- Dataset records:
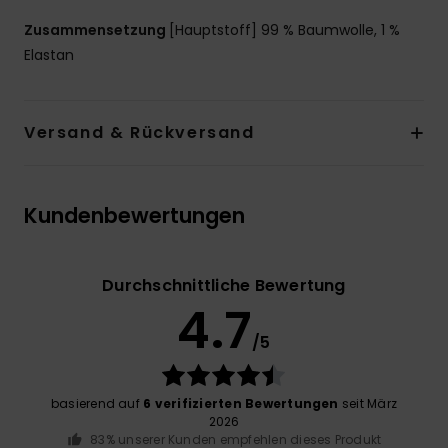
Zusammensetzung
[Hauptstoff] 99 % Baumwolle, 1 %
Elastan
Versand & Rückversand
Kundenbewertungen
Durchschnittliche Bewertung
4.7
/5
basierend auf
6 verifizierten Bewertungen
seit März
2026
83% unserer Kunden empfehlen dieses Produkt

- Try it: Write every entry out again exactly, dropping the pictures.

- Answer to this task:
Zusammensetzung
[Hauptstoff] 99 % Baumwolle, 1 %
Elastan
Versand & Rückversand
Kundenbewertungen
Durchschnittliche Bewertung
4.7
/5
basierend auf
6 verifizierten Bewertungen
seit März
2026
83% unserer Kunden empfehlen dieses Produkt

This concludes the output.